02 Haziran 2019 23:50

Olcay Akdeniz

Olcay Akdeniz

Fotoğraf: Envato

Paylaş

Muğla’nın Milas ilçesinde Ticaret Odasının yayın işlerinden sorumlu Olcay Akdeniz.

Neden ondan söz etmeyi istiyorum?

Çünkü ülkemizin en önemli sorunu olan bellekle ilgili yalnız yazdırmıyor yazıyor da.

Hep söylüyorum, yazıyorum da, bizimki belleği olmayan bir toplum. En önemli kişileri yitirir yitirmez unutuyoruz neredeyse. Belgeleme alışkanlığımız, bunun için sağlıklı bir kamu düzeneğimiz yok. Buna ayırdığımız yeterli bir bütçemiz yok: Ölçütümüz yok… Bütçesi olmayan ama bunu gerçekleştirmek isteyen kişilere, kurumlara desteğimiz yok. Oysa gününde önemsenmeyen etkinliği, yaratıcılığı olmuş kişiler,  gelecek kuşaklarda ne yaratıcılıklara yol açabilirler.

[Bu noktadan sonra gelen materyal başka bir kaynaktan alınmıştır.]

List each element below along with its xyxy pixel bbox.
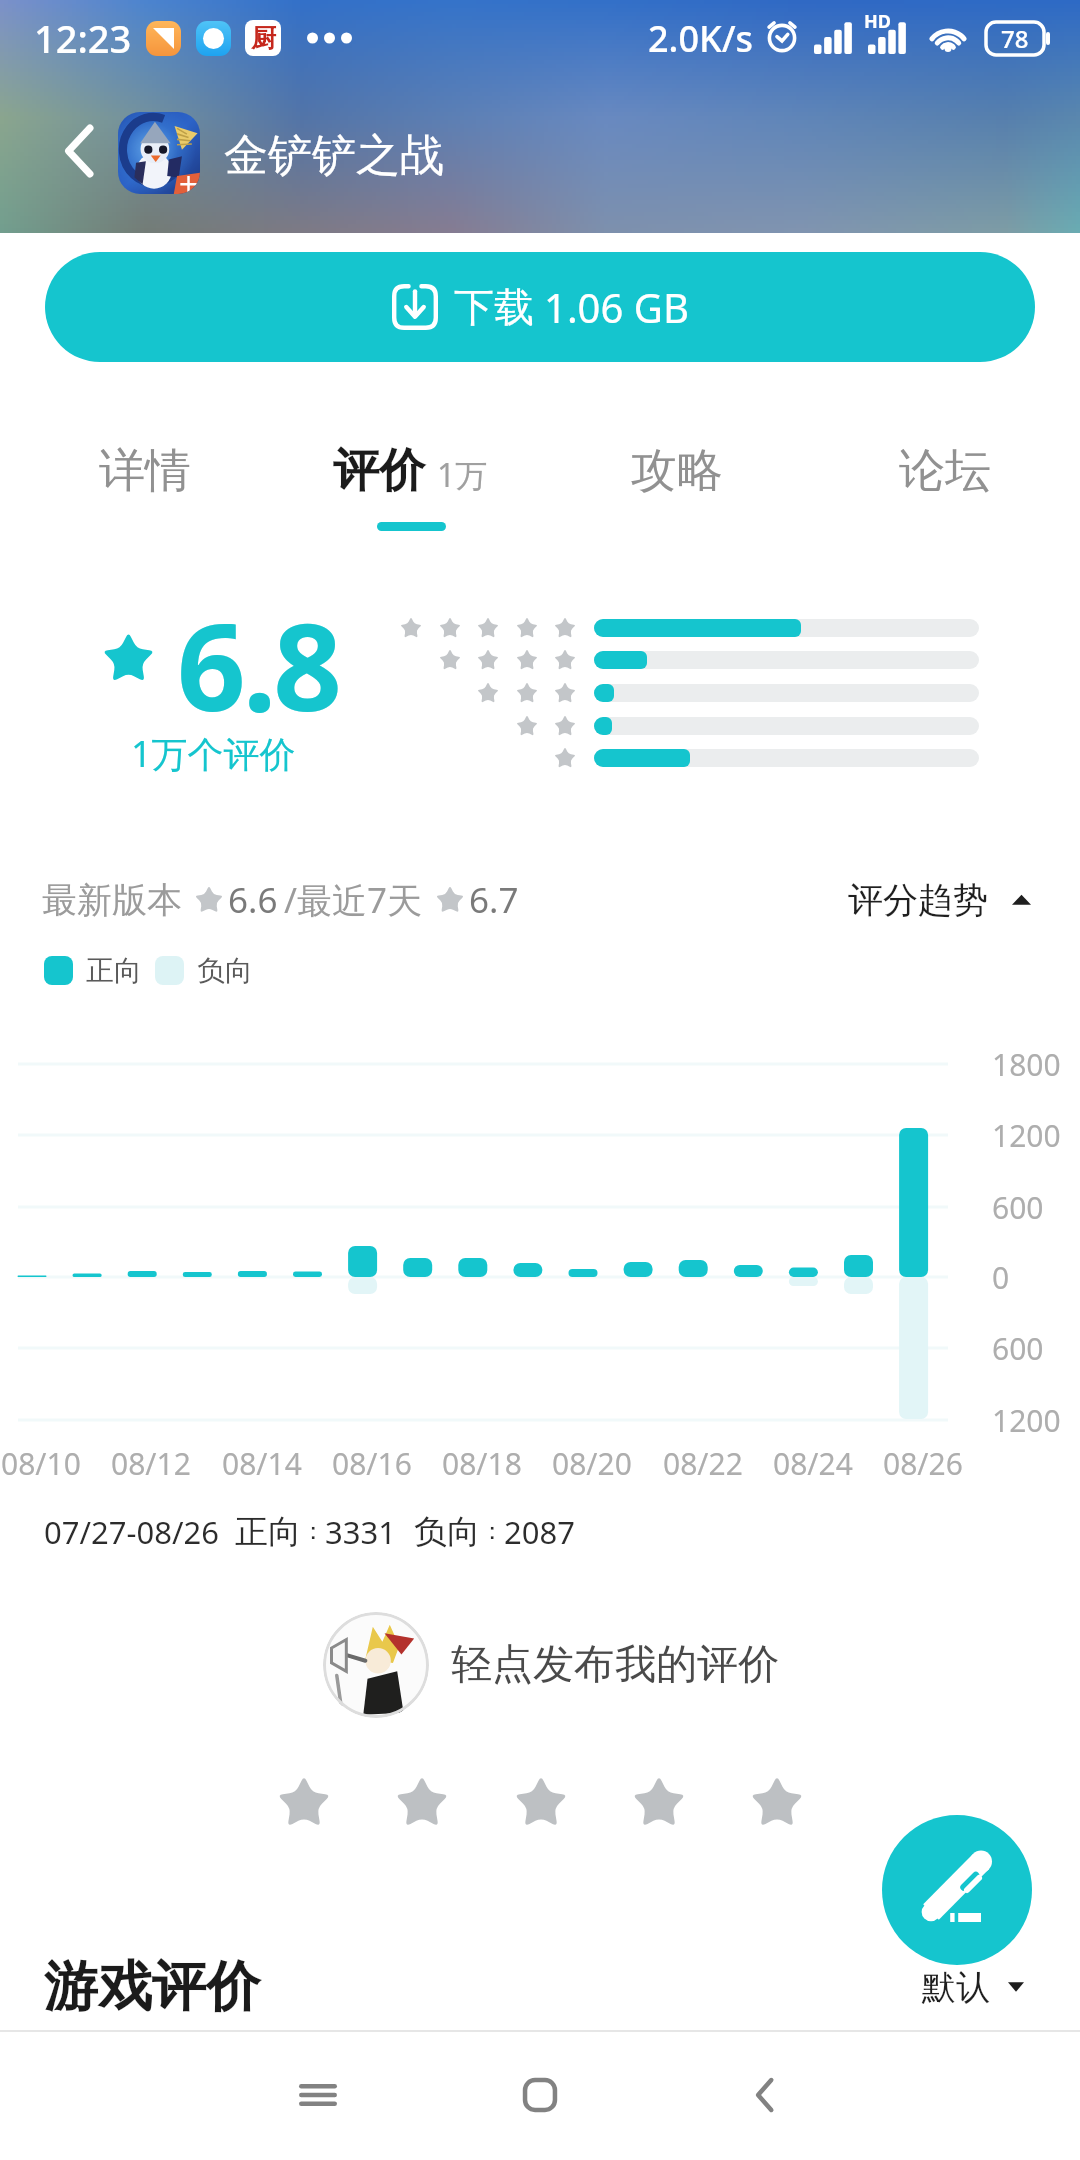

Bu söylediklerime dayanak, yaşadıklarımız…

Sorun bakalım gençlere örneğin Azra Erhat’ı, Sabahattin Eyüboğlu’nu, Halikarnas Balıkçısı’nı, Vedat Günyol’u… Anımsıyorlar mı? Adına ödül verilmesi nedeniyle Vedat Günyol’u kısıtlı sayıda kişiler belki de anımsayabilir. Ama yarışmaya gelen kimi yapıtlardan, onun yaptığını, ‘deneme’nin ne olduğunu bilenlerin onlardan da az sayıda olduklarını düşünebilirim.

Olcay Akdeniz çalıştığı kurum adına bir de dergi çıkarıyor. Orada iki yazısını okudum sevinerek. Çok sevdiğim, ülkemizin iki değerli kişisinden, iki Milaslıdan söz ediyor.

Biri Turan Erol… Bedri Rahmi Eyüboğlu’nun ‘kendi’ olmayı sağlayabildiği öğrencilerinden…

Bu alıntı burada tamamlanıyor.